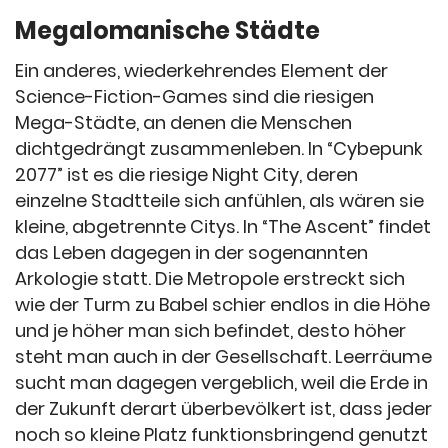
Megalomanische Städte
Ein anderes, wiederkehrendes Element der
Science-Fiction-Games sind die riesigen
Mega-Städte, an denen die Menschen
dichtgedrängt zusammenleben. In “Cybepunk
2077” ist es die riesige Night City, deren
einzelne Stadtteile sich anfühlen, als wären sie
kleine, abgetrennte Citys. In “The Ascent” findet
das Leben dagegen in der sogenannten
Arkologie statt. Die Metropole erstreckt sich
wie der Turm zu Babel schier endlos in die Höhe
und je höher man sich befindet, desto höher
steht man auch in der Gesellschaft. Leerräume
sucht man dagegen vergeblich, weil die Erde in
der Zukunft derart überbevölkert ist, dass jeder
noch so kleine Platz funktionsbringend genutzt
--------------------------------------------------
## Problem to work on
Say only the number of lines above holding "kleine".

## Task solution
2